Bryan Bishop ha scritto su The Verge che Netflix è in grado di giocare sullo stesso livello delle saghe che vanno di moda da qualche anno a Hollywood, ma che allo stesso tempo può essere vittima degli stessi «difetti da blockbuster». Per Bishop, i problemi iniziano con il ritrovamento di quell’oggetto magico; da lì in poi Bright diventa «una serie di vignette scollegate, sequenze che non sono granché collegate una con l’altra» (una critica simile fu rivolta a Suicide Squad). L’articolo di Bishop è intitolato così: “Bright è la prova che Netflix può fare un blockbuster, e che la maggior parte dei blockbuster non sono granché».

Jordan Hoffman di Vanity Fair ha scritto che «c’è uno spunto di idea originale» ma che si perde tutto in scene noiose e ripetitive. Alissa Wilkinson di Vox ne ha parlato come di una «colossale perdita di tempo» perché «il concetto è intrigante» ma «visivamente è tutto fangoso e ripetitivo» e la storia «annoia, confonde e offende pure un po’ quando si pensa a come tratti gli argomenti su cui vorrebbe passare per intelligente».

Ma il premio per la recensione più negativa lo vince a mani basse David Ehrlich di IndieWire: ha scritto – non intendendolo come un complimento – che il film è «per metà Training Day e per metà Il Signore degli Anelli», e che «ci sono le cose brutte, ci sono le cose noiose e poi c’è Bright». Ehrlich si è detto sconvolto dal «modo pigro in cui il film rifiuta di esplorare e approfondire le sue premesse» e ha aggiunto che il dialogo finale è «punitivo, e vi farà chiedere che cosa abbiate fatto di male per meritarvelo». Alla recensione di Ehrlich ha risposto pure Ayer, il regista: ha scritto che la attaccherà sul frigorifero.

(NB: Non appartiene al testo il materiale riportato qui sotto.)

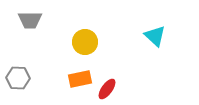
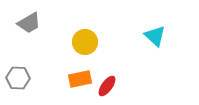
gray trapezoid: moved 1 px left, 3 px down; rotated 30 degrees counterclockwise
red ellipse: moved 3 px up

Sembrava fosse stizzito, invece pare abbiano fatto pace: Ehrlich gli ha scritto che attende di vedere, e giudicare senza preconcetti, il suo prossimo film; Ayer gli ha detto di sapere che i suoi film possono essere polarizzanti.

Non è detto che poca gente guarderà Bright per via delle brutte recensioni. Se non è chiaro quanto le brutte recensioni possano dissuadere qualcuno dall’uscire di casa e pagare sette euro per un film, figuratevi quando basta fare Play su Netflix. Ehrlich ha infatti scritto: «Non è solo il peggior film del 2017, potrebbe essere la causa dei peggiori film del 2018 e oltre»:

Se lo stratagemma funziona, se Netlix riesce a fortificare il suo assalto all’esperienza cinematografica costruendosi in casa blockbuster semi-coscientemente ottimizzati per spettatori distratti, sarà difficile capire dove potrà andare il cinema.

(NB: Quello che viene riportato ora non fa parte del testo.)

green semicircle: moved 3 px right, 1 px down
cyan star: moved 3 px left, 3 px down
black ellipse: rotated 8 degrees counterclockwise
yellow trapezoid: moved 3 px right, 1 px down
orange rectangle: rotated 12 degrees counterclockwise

Cose simili le ha scritte anche Hoffman:

Io ho avuto la sfortuna di vederlo al cinema [in anteprima], ma quasi tutti lo vedranno su uno schermo più piccolo. Capisco che questo possa cambiare l’esperienza; la possibilità di andare tre minuti al bagno o in cucina e dire “non fa niente, non mettere pausa” a chi dal divano lo sta guardando con te deve essere liberatoria.

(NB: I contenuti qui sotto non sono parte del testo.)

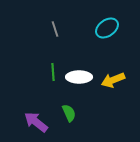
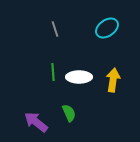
yellow arrow: rotated 120 degrees clockwise
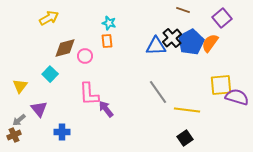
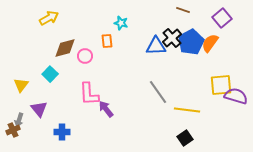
cyan star: moved 12 px right
yellow triangle: moved 1 px right, 1 px up
purple semicircle: moved 1 px left, 1 px up
gray arrow: rotated 32 degrees counterclockwise
brown cross: moved 1 px left, 5 px up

Ci sono anche quelli ai quali Bright è piaciuto, almeno un po’«Nonostante tutti i suoi difetti, è comunque un salto in avanti verso il racconto di un nuovo mondo, il cinema dovrebbe farlo di più», ha scritto Steve Rose sul Guardian; «è ambizioso e ben fatto», ha scritto Peter Debruge su Variety; «Bright è piacevole, divertente, scorrevole e girato ottimamente, nonostante la determinazione a ripetere un po’ tutto il già visto citando, ammiccando, rubando e riproponendo parti di cinema fantastico degli ultimi 20 anni», ha scritto Gabriele Niola su Bad Taste.